AA: I’ve had no ceramics training, and so I’ve made every mistake. The things I’m interested in have been pretty stable, so I’ve just been catching up, learning about materials, and the professionalism of the studio. We run a residency programme for artists here as well – we don’t really work with other ceramicists – and that presents interesting challenges, managing their expectations, managing disappointment. All ceramics is managing disappointment.
JM: All life is.
AA: Yeah, all life is.
JM: Looking at a work like this [Ancient Croydon (2025)] with its coils, and its spurs, and its accretions, how do you start? Do you make sketches? Do you have a sense of how it will appear or does it just emerge from working with the materials?
AA: I tend to make sketches when I’m making a bunch of them at once and I want to instil some sense of variation in the process.
JM: So they don’t all become the same thing?
AA: Yeah, sometimes working with sketches to remember what glaze I wanted to use, but they really just find their own form. I work with a blowtorch so I can work a lot quicker with the clay, firing with one hand, modelling with the other.
I try to make it as instinctive, as sketch-like, as possible. There’s only so much you can do like that with the material, but working with some of these cutting-away techniques is quite useful. I’ve learned how to make work that’s bigger and more solid without it exploding – forced drying, slow firing. But yeah, I could just as easily start making one as I could make a sketch for one. I don’t have a set process. Sometimes there’s work on paper – watercolours, which I have a lot of but have never shown.
JM: Do the sculptures tend towards a particular form?
AA: Yeah, they end up being landscape shape, but a lot of this is to do with the size of my kiln shelves as well. You can have choice paralysis with a material that’s so formless, so finding ways to force certain decisions is really useful, and can then allow certain decisions in the moment. Then the works will suddenly get to a point where you can’t change anything about them.
I mean, I made these pieces at the same time. I’m sure parts of one ended up on the other; there’s a point – a very limited period – where they almost breed with each other, maybe a day, and then bits are too dry, or like you can do too much damage removing something. I work in series; it would be very weird for me to be making just one sculpture because I tend to make them for shows where there’s more than one of them.
I like to work with stuff that I can manage on my own in the studio or with one assistant.

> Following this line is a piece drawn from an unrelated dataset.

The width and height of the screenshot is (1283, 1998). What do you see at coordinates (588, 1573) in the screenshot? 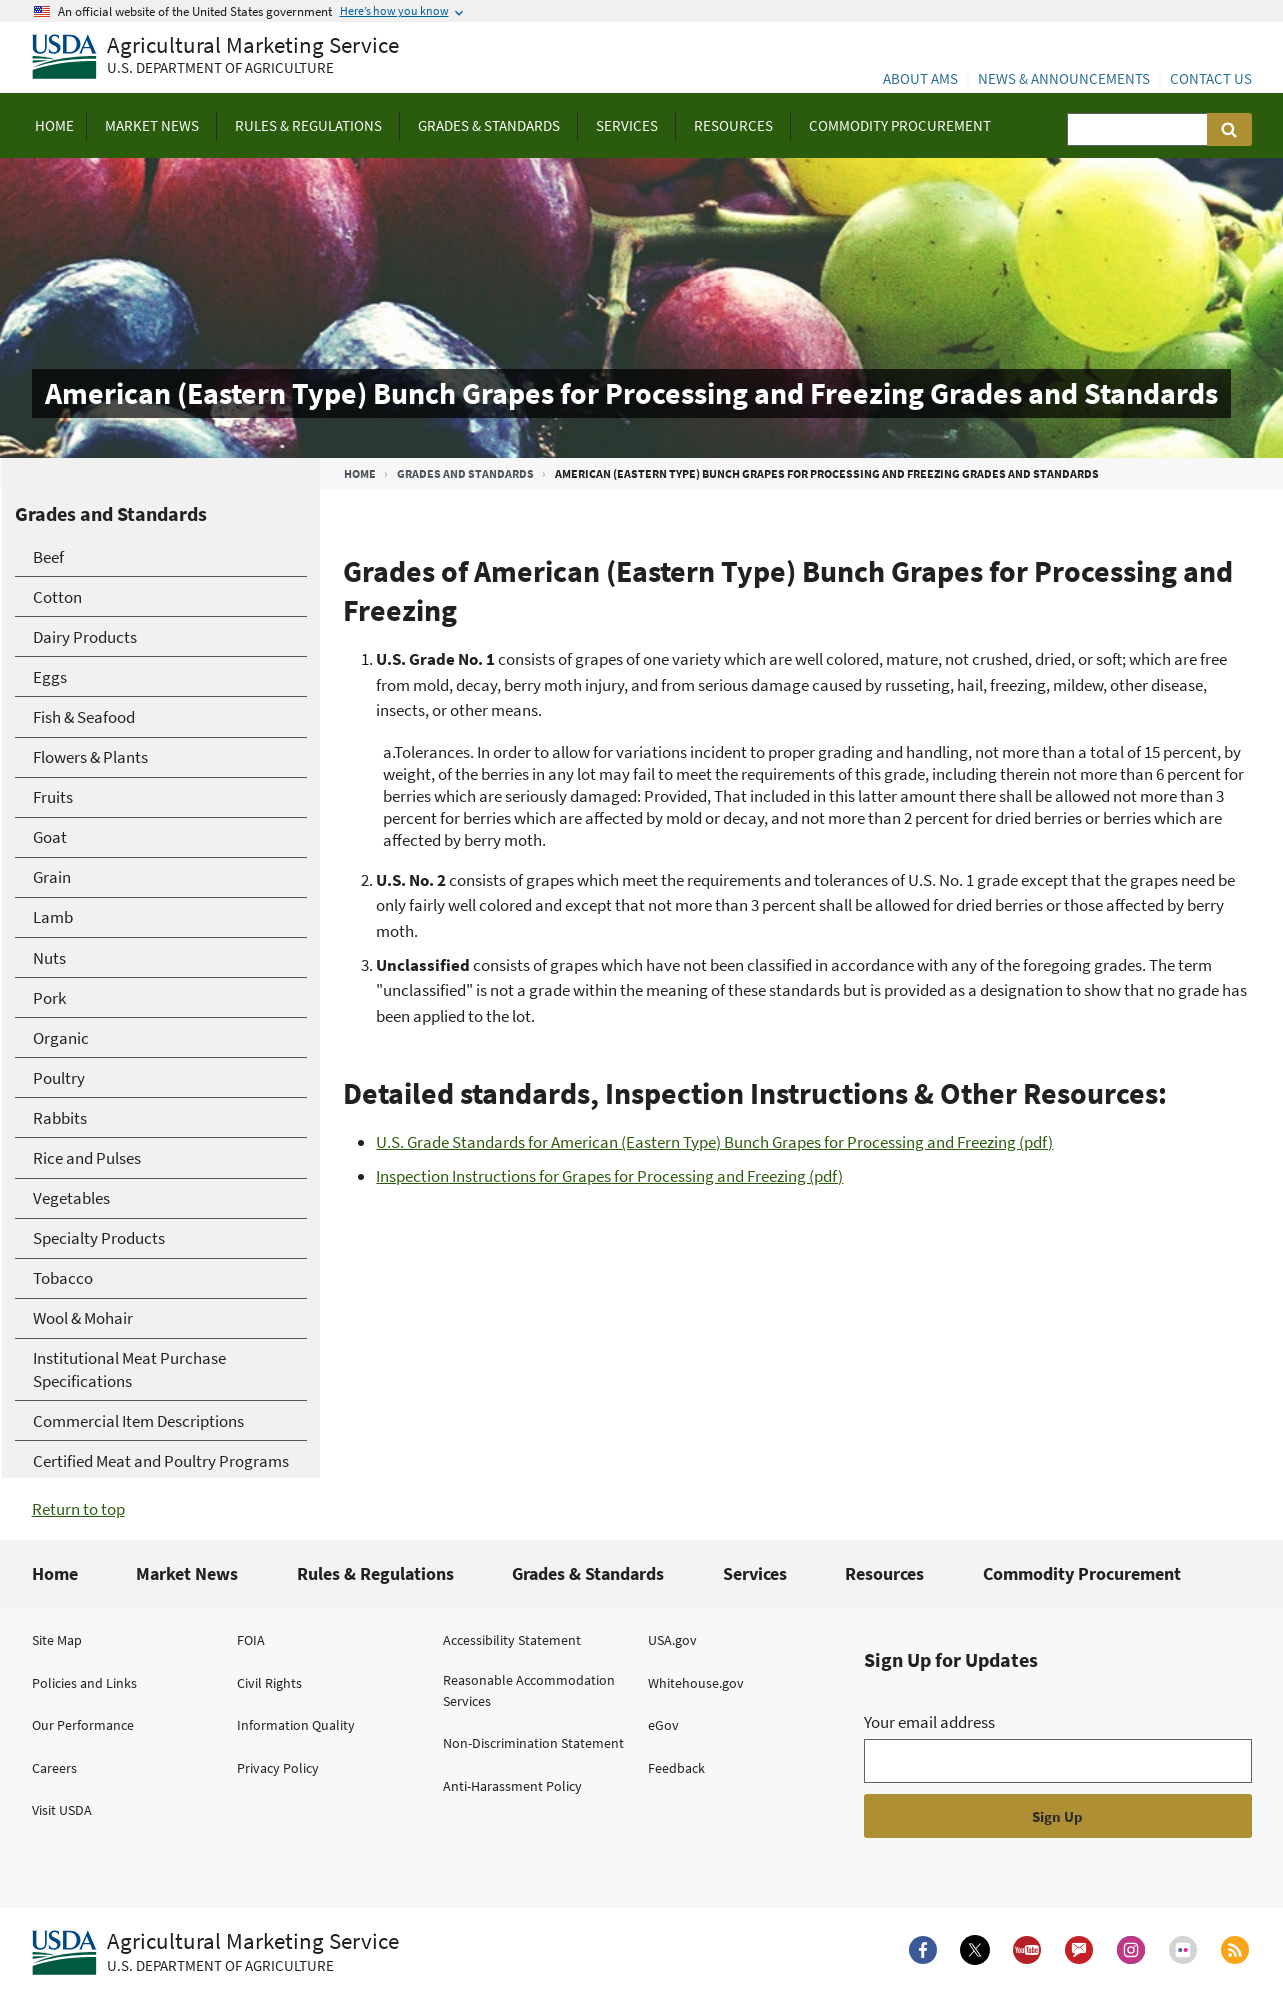
I see `Grades & Standards` at bounding box center [588, 1573].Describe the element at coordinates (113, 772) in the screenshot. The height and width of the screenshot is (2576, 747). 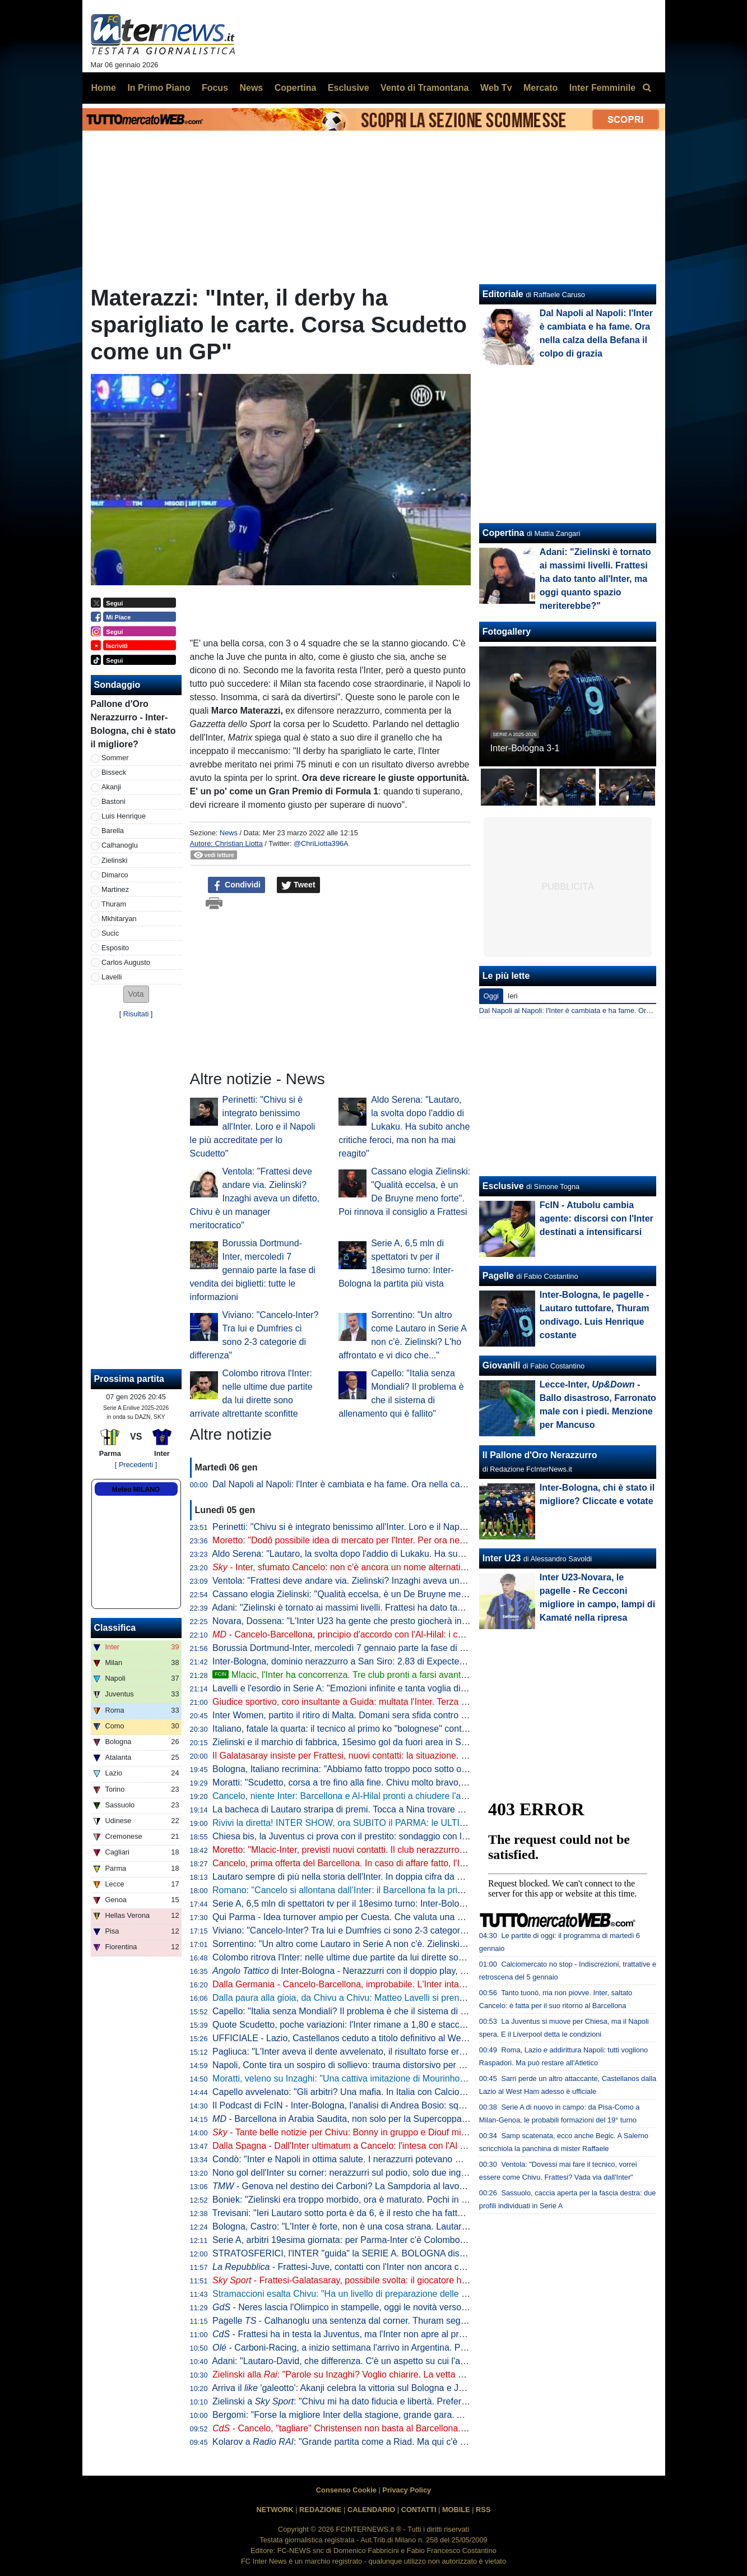
I see `Bisseck` at that location.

Most of these would have involved one other person to help load them because they’d weigh 30 kg or so before the first firing.

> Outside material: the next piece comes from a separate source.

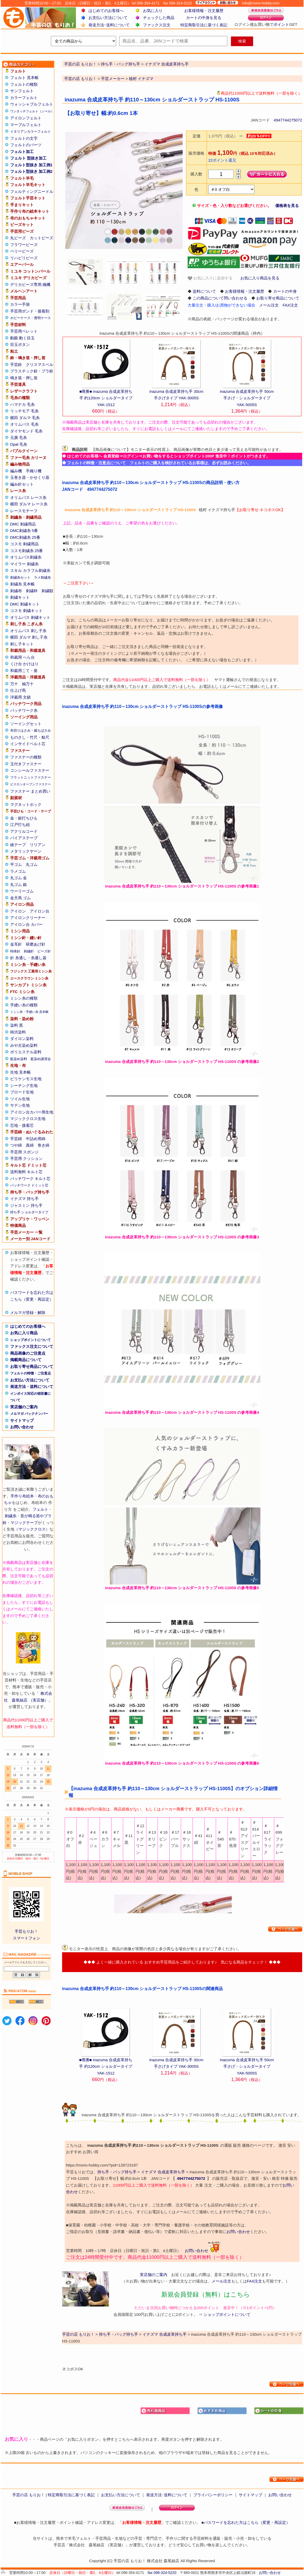 The height and width of the screenshot is (2576, 304). What do you see at coordinates (30, 730) in the screenshot?
I see `布切りはさみ・裁ちばさみ` at bounding box center [30, 730]. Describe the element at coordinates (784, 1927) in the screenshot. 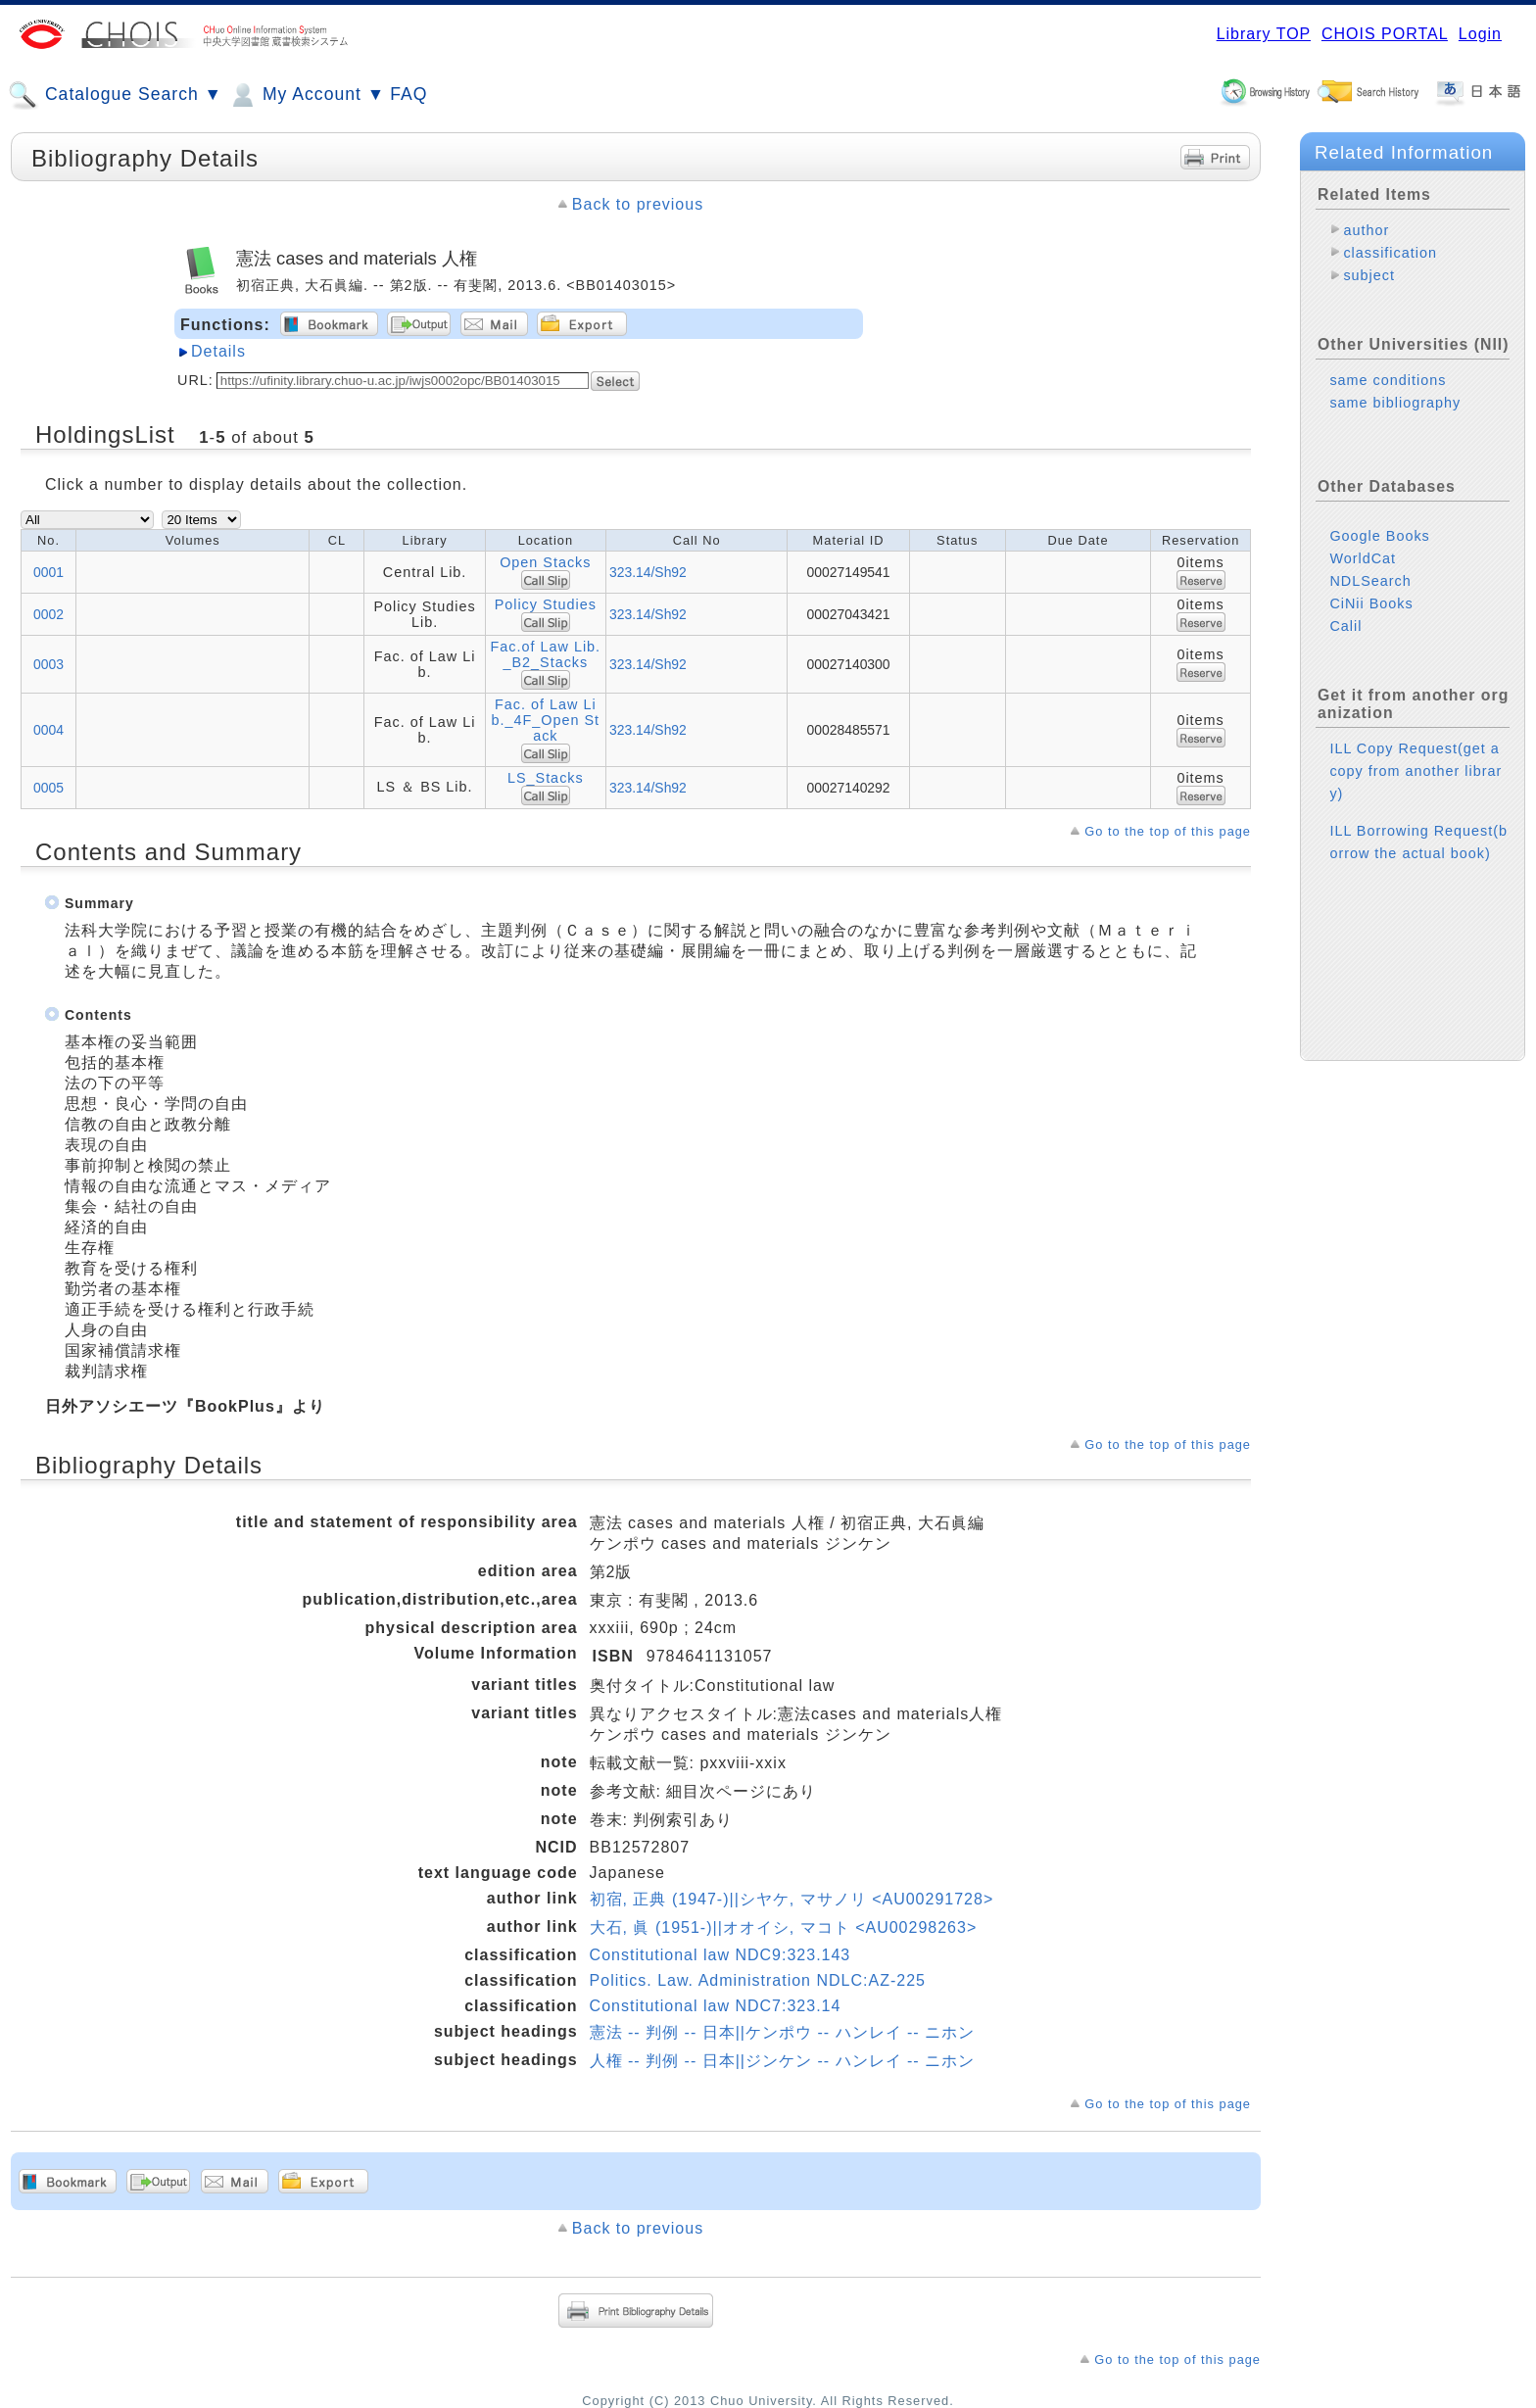

I see `大石, 眞 (1951-)||オオイシ, マコト <AU00298263>` at that location.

JM: Agnes Martin’s paintings were always six foot square, and when she got older and couldn’t carry a six foot painting, they became five foot square. There’s something quite liberating about such restrictions, and that works have to be a certain size because of circumstance. That said, is there anything that you’d really like to do but don’t yet feel able?
AA: I’ve got 2,000 bricks that came from Richard Batterham’s kiln after he passed away, and I’ve been meaning to build a countryside kiln with those that’s really just for me. I want to get the effects of Iga ware firing, but in a more convenient way than a traditional Iga kiln. Fast and dirty, almost like a kerosene-powered train kiln, but I need somebody to design it for me, because I can’t.
That’s what I want to do, and to have a second location. I can’t fire with wood in the city, because there’s too much smoke. But yeah, my Iga firebox kiln is what I want to do. I should probably just do it.